Текст научной работы на тему «ЧИН ВЕНЧАНИЯ В СИСТЕМЕ СЕВЕРНОРУССКОЙ СВАДЬБЫ (ПРИНЦИПЫ ГЕШТАЛЬТПСИХОЛОГИИ ТРАДИЦИОННОЙ ПАМЯТИ)»

А. Н. Власов

ЧИН ВЕНЧАНИЯ В СИСТЕМЕ СЕВЕРНОРУССКОЙ СВАДЬБЫ (ПРИНЦИПЫ ГЕШТАЛЬТПСИХОЛОГИИ ТРАДИЦИОННОЙ ПАМЯТИ)

Резюме

Автор статьи предлагает методологические подходы в изучении русского свадебного обряда и рассматривает его как феноменологическую целостность, состоящую из «народных» обрядов и церковного «чина венчания». Материалом для анализа послужили полевые и архивные описания севернорусской свадьбы. В результате выявления образных и текстовых аналогий между устной и книжной версиями свадебного сценария предпринята попытка создания «гештальта» свадьбы. В свадебной традиции отражены события и импульсы современности, которые каждому из поколений носителей позволяют вновь актуализировать традиционную память (пример «незавершенного гештальта»). Автор приходит к выводу, что венчание представляет собой процесс сублимации страха человеческого в «страх Божий», что является жертвоприношением. Понимание жертвоприношения в русской традиции венчания существенно близко подошло к приятию основной парадигмы «народной» свадьбы: оно подчеркнуло доминанту в заключении брака - идею продолжения рода, укрепив ее в качестве главенствующей для родового сознания в обычном праве. В этом заключается основной признак единства церковного и «народных» свадебных ритуалов.

Ключевые слова: свадебный обряд, невеста, жених, дружка, свадебные причитания, сватовство, чин венчания, псалом, «общая чаша», Таинство брака, эмоции «страха», гештальтпсихология

© А. Н. Власов, 2020

Andrey N. Vlasov

THE CHURCH WEDDING RITE IN THE SYSTEM OF THE NORTHERN RUSSIAN WEDDING (THE CONCEPT OF GESTALT OF TRADITIONAL MEMORY)

Abstract

The article proposes methodological approaches to the study of the Russian wedding ritual and considers it as a phenomenological integrity consisting of folk rituals and the Church wedding rite. The analysis is based on field and archival descriptions of Northern Russian weddings. Having discerned imagery and textual analogies between the oral and book versions of the wedding scenario, the author suggests a "gestalt" of the wedding. The wedding tradition reflects contemporary events and impulses that allow each generation of the tradition bearers to update the traditional memory (an example of an "incomplete gestalt"). The author comes to the conclusion that the wedding is a process of sublimation of human fear into the "fear of God", which is a sacrifice. The interpretation of sacrifice in the Russian wedding tradition came very close to accepting the basic paradigm of "folk" wedding: it emphasized procreation as the main purpose of marriage, reinforcing it in common law as the dominant concept for the tribal consciousness. This is the main common trait in the Church and folk wedding rituals.
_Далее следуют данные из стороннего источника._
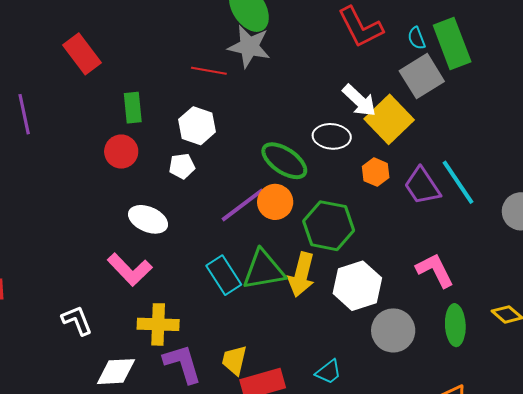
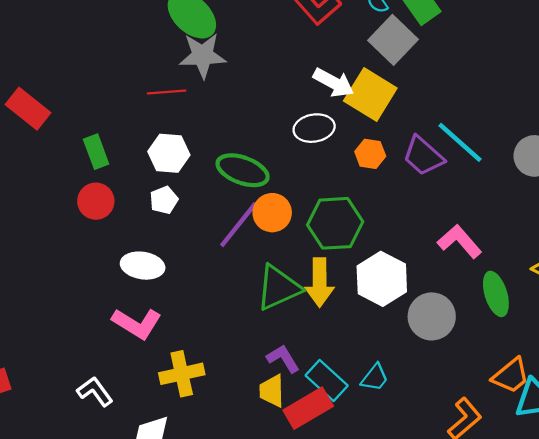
green ellipse: (284, 161) -> (243, 170), moved
cyan rectangle: (224, 275) -> (327, 381), moved
purple L-shape: (182, 364) -> (283, 359), moved, size x0.7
Keywords: wedding ritual, bride, groom, best man, groomsman, wedding lament, matchmaking, wedding rite, psalm, common cup, sacrament of marriage, emotion of fear, gestalt psychology

DOI 10.31860/2712-7591-2020-2-48-63

Настоящая статья является предварительной попыткой комплексного изучения народной культуры, в методологический инструментарий входит применение общепсихологических подходов, позволяющих, на наш взгляд, представить традиционную свадьбу как важный феномен в системе традиционных ценностей.

С феноменологической точки зрения свадебный комплекс следует рассматривать как целостность, состоящую из народных обрядов и церковного чина венчания. В истории исследовательской практики и в наблюдениях краеведов принято обычно не смешивать их между собой 1 . Тем не менее

1 Синтагматически свадебный обряд входит в общую схему ритуалов перехода, описанных А. ван Геннепом [Геннеп]. С позиций семиотики, «всякий обряд может быть представлен как определенный текст, как некая последовательность символов, выраженная при помощи обрядового синтаксиса» [Толстой, 1995Ь, с. 63] или как «общая тенденция к максимальной синонимичности, к повторению одного и того же смысла, одного и того же содержания разными возможными способами» [Толстой, 1995а, с. 64]. По мнению устьянского краеведа М. И. Романова, «церков-

нельзя отрицать и того факта, что проблема взаимовлияния и взаимодополнения народной (устной) и церковной (книжной) традиций была поставлена еще в период становления фольклористики как научной дисциплины ([Буслаев]; [Веселовский]; [Потебня] и др.) вплоть до современных изысканий в области «народного православия»2. История последования Таинства венчания до настоящего времени остается исключительно предметом исследования богословских дисциплин 3.

Венчание принято воспринимать как духовно-юридический акт, структурно разделяющий довенечную часть — собственно сватовство и послеве-нечную часть — свадьбу в доме жениха (приезд новобрачных в дом жениха после венчания, красный стол, проводы молодых на подклеть, бужение молодых и другие ритуальные действия, связанные с рождением новой семьи)4.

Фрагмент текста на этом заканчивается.